*** Begin section ***
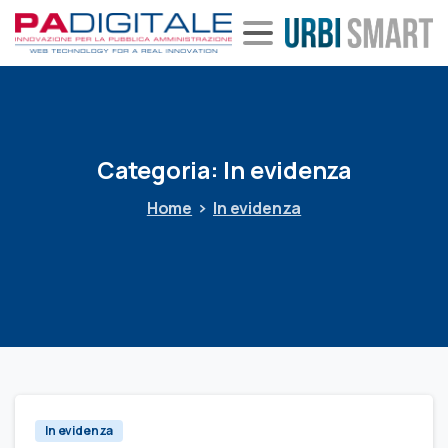
Categoria:
In
evidenza
Home
In evidenza
In evidenza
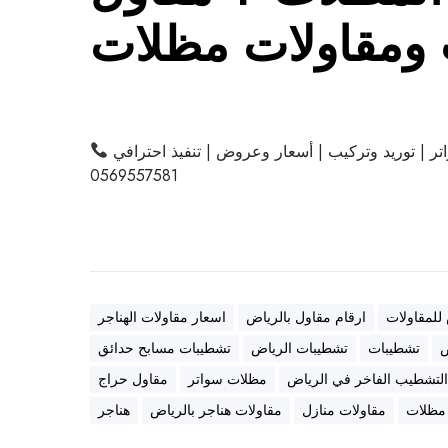
ومقاولات مظلات
ر | توريد وتركيب | أسعار وعروض | تنفيذ احترافي
0569557581
 للمقاولات
ارقام مقاول بالرياض
اسعار مقاولات الهناجر
ض
تشطيبات
تشطيبات الرياض
تشطيبات مسابح حدائق
لتشطيب الفاخر في الرياض
مظلات سواتر
مقاول حراج
 مظلات
مقاولات منازل
مقاولات هناجر بالرياض
هناجر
*** End section ***
▸ **Exercise**
Give the material again exactly as it is, but keep the pictures out.

▸ **Exercise solution**
Categoria:
In
evidenza
Home
In evidenza
In evidenza
ومقاولات مظلات
ر | توريد وتركيب | أسعار وعروض | تنفيذ احترافي
0569557581
 للمقاولات
ارقام مقاول بالرياض
اسعار مقاولات الهناجر
ض
تشطيبات
تشطيبات الرياض
تشطيبات مسابح حدائق
لتشطيب الفاخر في الرياض
مظلات سواتر
مقاول حراج
 مظلات
مقاولات منازل
مقاولات هناجر بالرياض
هناجر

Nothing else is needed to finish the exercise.